Supporting future research
Paul says, “We wanted to give someone starting a research career, a PhD student, a helping hand. We could have supported a mature researcher, but we decided to support someone at basement level, with the hope they would become leading research fellow in the future.”
The couple were not prescriptive about what area they wanted the research to be in, but simply that it should benefit children with kidney disease, with the aim of preventing more invasive medical treatment later in life.
Liz says, “It’s all about learning more about the kidneys, what works, what doesn’t work, and we wanted it to be for researchers affiliated with GOSH as we have a strong connection there. We helped with the wording of the call out for grant applications, but we’re not scientists and not qualified to choose – it’s a rigorous process. We left the Kidney Research UK panel to pick the best research project possible.”
The charity has chosen to fund a PhD student supervised by Professor David Long, whose research project, “Using three-dimensional human vessels in a dish to understand cardiovascular disease in children with chronic kidney disease”, scored the highest in the grant round.
Cardiovascular disease is a major cause of early death in children with kidney disease and leads to damage to blood vessels, and the research will investigate what drives vascular damage in children with chronic kidney disease.
Paul says, “It would be great to meet Professor Long and the PhD student and see what a difference our funding has made to his work.

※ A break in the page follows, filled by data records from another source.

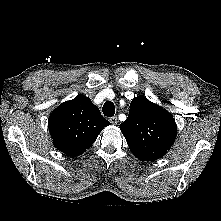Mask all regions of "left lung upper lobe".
I'll list each match as a JSON object with an SVG mask.
<instances>
[{
  "mask_svg": "<svg viewBox=\"0 0 221 221\" xmlns=\"http://www.w3.org/2000/svg\"><path fill=\"white\" fill-rule=\"evenodd\" d=\"M131 152L142 161H155L173 145L177 126L172 115L144 96L130 104L129 116L120 124Z\"/></svg>",
  "mask_w": 221,
  "mask_h": 221,
  "instance_id": "left-lung-upper-lobe-1",
  "label": "left lung upper lobe"
}]
</instances>
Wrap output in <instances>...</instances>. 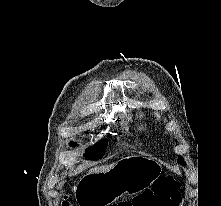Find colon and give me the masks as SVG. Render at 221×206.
Masks as SVG:
<instances>
[{
  "mask_svg": "<svg viewBox=\"0 0 221 206\" xmlns=\"http://www.w3.org/2000/svg\"><path fill=\"white\" fill-rule=\"evenodd\" d=\"M180 194L178 189L166 177L155 181L150 189L136 196L132 201H121L113 206H178ZM63 206H69L67 197L64 198Z\"/></svg>",
  "mask_w": 221,
  "mask_h": 206,
  "instance_id": "colon-1",
  "label": "colon"
}]
</instances>
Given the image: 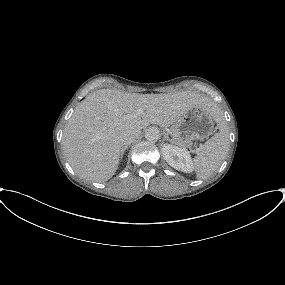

“I remember talking to Liz many years ago about things she’d like to do in the future and funding a PhD was high on her list, so now we’ve adopted her idea as a family.”
Liz adds, “We could have left money in a will, but this way we get to enjoy the process. He might not find what he’s looking for, but he’ll find something that will be useful to somebody. It’s obvious the panel felt strongly about it, and it’s great it got such a high score.”
The name of the award was important to them as it reflects how kidney disease has affected their family through the generations.
Paul says, “Our family experience is a major part of why we wanted to support this PhD. At some point, our children will have children, and perhaps someone will research something that will help them, or there will be better therapies. Then our grandchildren, and people like them, won’t even have to face this issue.”
Liz adds, “Our sons are proud of us. Jamie’s happy he got good treatment and now he doesn’t even have to think about his health, whereas his life could have been very different.”